I grew up in a religious household. My father and grandfather were both ordained Baptist ministers. Our meals and bedtimes were occasions for prayer, Mom led us in regular Bible study, and the family went to church all the time—three times a week, at least (Sunday morning’s traditional service, Sunday evening for “youth group,” and Wednesday evening for some long-forgotten reason). And nobody was that happy about it.
We kids didn’t want to go. We had to take baths and put on uncomfortable clothes and were precluded from watching television or playing with our friends during the time we were in church. So we were all crying. This irritated our parents, who were not only unhappy with us kids but, soon enough, were fighting with one another.
Then we’d get to church and we’d sit for an hour and a half in those intentionally uncomfortable pews they make especially and only for churches and synagogues. Dad more or less immediately fell asleep; the kids fidgeted the whole time; and Mom stayed busy trying to contain the fidgeting kids. Everyone was looking at their watches to see if it was almost over yet. We could hardly wait until the religious part of the week was finished so that we could go back to the more enjoyable aspects of our lives.
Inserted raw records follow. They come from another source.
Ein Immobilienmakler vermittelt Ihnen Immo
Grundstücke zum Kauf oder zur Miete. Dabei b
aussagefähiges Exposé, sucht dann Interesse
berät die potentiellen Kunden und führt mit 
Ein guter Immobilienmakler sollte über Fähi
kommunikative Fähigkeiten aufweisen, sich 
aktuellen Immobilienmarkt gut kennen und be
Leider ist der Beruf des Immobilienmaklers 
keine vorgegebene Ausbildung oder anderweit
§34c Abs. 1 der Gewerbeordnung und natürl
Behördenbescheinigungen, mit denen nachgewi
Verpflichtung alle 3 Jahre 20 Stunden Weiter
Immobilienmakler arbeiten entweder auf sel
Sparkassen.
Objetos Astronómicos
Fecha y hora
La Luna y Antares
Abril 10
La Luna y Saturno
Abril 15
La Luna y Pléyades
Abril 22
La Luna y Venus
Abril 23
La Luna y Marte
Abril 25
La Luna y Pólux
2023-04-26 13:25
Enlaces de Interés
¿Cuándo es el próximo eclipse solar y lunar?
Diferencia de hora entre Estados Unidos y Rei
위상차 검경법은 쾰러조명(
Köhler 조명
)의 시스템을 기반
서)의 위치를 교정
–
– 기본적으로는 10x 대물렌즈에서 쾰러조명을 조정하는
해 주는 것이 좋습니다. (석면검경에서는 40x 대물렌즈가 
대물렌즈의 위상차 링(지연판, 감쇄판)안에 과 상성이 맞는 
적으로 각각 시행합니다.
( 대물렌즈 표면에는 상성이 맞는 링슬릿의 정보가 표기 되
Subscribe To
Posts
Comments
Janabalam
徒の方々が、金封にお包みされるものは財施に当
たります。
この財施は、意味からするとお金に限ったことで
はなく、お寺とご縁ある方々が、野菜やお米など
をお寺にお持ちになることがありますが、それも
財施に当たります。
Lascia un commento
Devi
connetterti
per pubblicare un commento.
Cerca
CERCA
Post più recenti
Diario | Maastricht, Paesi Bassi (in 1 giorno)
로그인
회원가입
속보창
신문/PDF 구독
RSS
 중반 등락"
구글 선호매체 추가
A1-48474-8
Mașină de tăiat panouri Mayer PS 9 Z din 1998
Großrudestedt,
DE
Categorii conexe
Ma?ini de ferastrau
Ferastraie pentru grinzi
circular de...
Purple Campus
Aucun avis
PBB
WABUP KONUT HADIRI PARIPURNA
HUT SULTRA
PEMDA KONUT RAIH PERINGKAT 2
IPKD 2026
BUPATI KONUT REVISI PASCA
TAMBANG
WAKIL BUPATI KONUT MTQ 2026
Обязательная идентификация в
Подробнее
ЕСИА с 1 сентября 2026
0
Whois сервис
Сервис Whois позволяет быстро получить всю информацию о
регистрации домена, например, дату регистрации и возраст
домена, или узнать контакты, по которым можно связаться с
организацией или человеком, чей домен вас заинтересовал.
What’s wrong with this picture? Something was seriously askew. Why, if the purpose of religion is to bring contentment, happiness, and joy, can the practice of religion seem so tedious to so many of us?
Religion is not supposed to be mind-numbingly dreary. If the goal of a spiritual life is to bring its practitioners to happiness, the means to that goal cannot be to make them as bored and uncomfortable as possible until—presto chango!—suddenly somehow everyone’s joyful.
I know that everyone’s experience of religion was not like the one I had growing up. Once or twice a year, we got to go visit our sister congregation in the African-American community. It was eye-opening to me to see people having fun in church—singing, dancing, shouting, and waving their arms in the air. They even had an expression for it: “Get happy.” As in, “We go to church to ‘get happy.’” I remember thinking, “How come we can’t have fun in church like they do?”